─── Recorded information

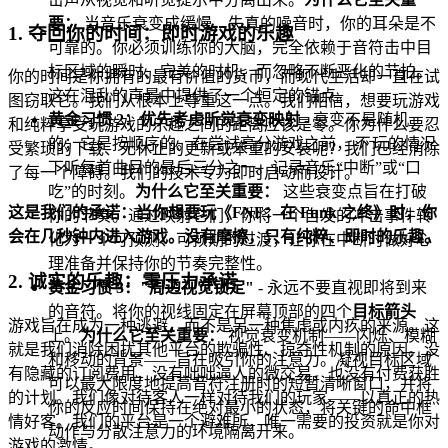
要：
当音乐衰变成缓慢、失真的噪音时，你的耳朵是不
1. 夺回你的时间：即时游戏的乐趣
可靠的。你必须训练你的大脑，完全依赖于音符击中目
标区域的瞬时、完美的时机，而忽略不断恶化的节拍。
你的时间是你拥有的最有价值的货币，而现代生活却一直在试
这在混乱的声景中提供了一个恒定的锚点。
图窃取它。我们从根本上尊重这一点。我们相信，想要玩游戏
黄金习惯 2：优先考虑听觉衰变映射
- 衰变不是随机
和纯粹享受玩游戏的乐趣之间的距离应该是零。你为什么要忍
的；它是按顺序的。在尝试高分游戏之前，
不
玩的情况
受繁琐的下载、无休止的更新或笨重的安装呢？我们已经消除
下听每首曲目的最后三分之一。记录音乐“中断”或“口
了每一个障碍。我们的技术专为即时启动而设计。
吃”的时刻。
为什么它至关重要：
这些衰变点旨在打破
这是我们的承诺：当你想要玩《FNF：在 Funk 之终》时，你
你的节奏。通过映射它们，你将一个自发的冲击事件转
会在几秒钟内进入游戏。没有摩擦，只有纯粹、即时的乐趣。
化为一个可预测、可预期的过渡，让你在中断时做好心
理准备并保持你的节奏完整性。
2. 诚实的乐趣：零压力承诺
黄金习惯 3："周边视觉锁定"
- 永远不要直视即将到来
的音符。将你的视线固定在屏幕顶部的四个
目标箭头
游戏旨在成为一种逃避，而不是另一种焦虑或内疚的来源。这
上。
为什么它至关重要：
视觉衰变机制——闪烁、模糊
就是我们消除困扰其他平台的欺骗性、掠夺性机制的原因。没
和移动的背景——旨在吸引你的注意力。凝视目标区域
有隐藏的订阅费用，没有咄咄逼人的微交易，也没有付费获胜
可以最大限度地提高音符注册时的短暂清晰窗口，并将
的计划。我们像对待客人一样对待我们的玩家——以真正的热
你的反应时间保持在绝对最小的状态，将关键的命中框
情好客。我们的平台是一个避难所，唯一需要的投资就是你对
动作与分散注意力的环境隔离开来。
游戏的激情。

──────

> _Your task_: Your answer is to contain exactly the lines from the one holding "的音符。将你的视线固定在屏幕顶部的四个" to the end of the entries, with no other line.

> _Response box_:
的音符。将你的视线固定在屏幕顶部的四个
目标箭头
游戏旨在成为一种逃避，而不是另一种焦虑或内疚的来源。这
上。
为什么它至关重要：
视觉衰变机制——闪烁、模糊
就是我们消除困扰其他平台的欺骗性、掠夺性机制的原因。没
和移动的背景——旨在吸引你的注意力。凝视目标区域
有隐藏的订阅费用，没有咄咄逼人的微交易，也没有付费获胜
可以最大限度地提高音符注册时的短暂清晰窗口，并将
的计划。我们像对待客人一样对待我们的玩家——以真正的热
你的反应时间保持在绝对最小的状态，将关键的命中框
情好客。我们的平台是一个避难所，唯一需要的投资就是你对
动作与分散注意力的环境隔离开来。
游戏的激情。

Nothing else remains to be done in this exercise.